The following was published as a "Voices" blog on CardioExchange, an online forum for cardiology news and discussion. The blog prompted a lively conversation, which you can access and join by registering for CardioExchange.
I've been surprised at the lack of fanfare surrounding the American Heart Association's recently published scientific statement on triglycerides and cardiovascular disease (CVD). The attention it did receive focused on the lower fasting triglyceride level that is now considered optimal: <100 mg/dL. In my opinion, the real headline was the committee's important statements in support of less drug treatment — in particular, the recommendation for a substantial increase in the triglyceride level that should trigger consideration of pharmacologic therapy.

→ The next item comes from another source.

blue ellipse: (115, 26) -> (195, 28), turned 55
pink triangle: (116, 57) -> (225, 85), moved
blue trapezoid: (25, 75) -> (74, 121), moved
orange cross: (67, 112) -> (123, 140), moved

After a careful review of the recent literature, the committee concluded that pharmacologic therapy should not be started until a patient's fasting triglyceride level is 500 mg/dL (in contrast to the Adult Treatment Panel's recommendation of
200 mg/dL). See the figure, which also appears on page 2308 of the AHA statement.
Meanwhile, on April 20, Abbott announced that sales of its flagship fenofibrate drugs increased by 28% in the first quarter.
Two questions:
- Why are doctors prescribing fibrates with growing enthusiasm when data from negative drug trials support an increasingly conservative approach to drug treatment?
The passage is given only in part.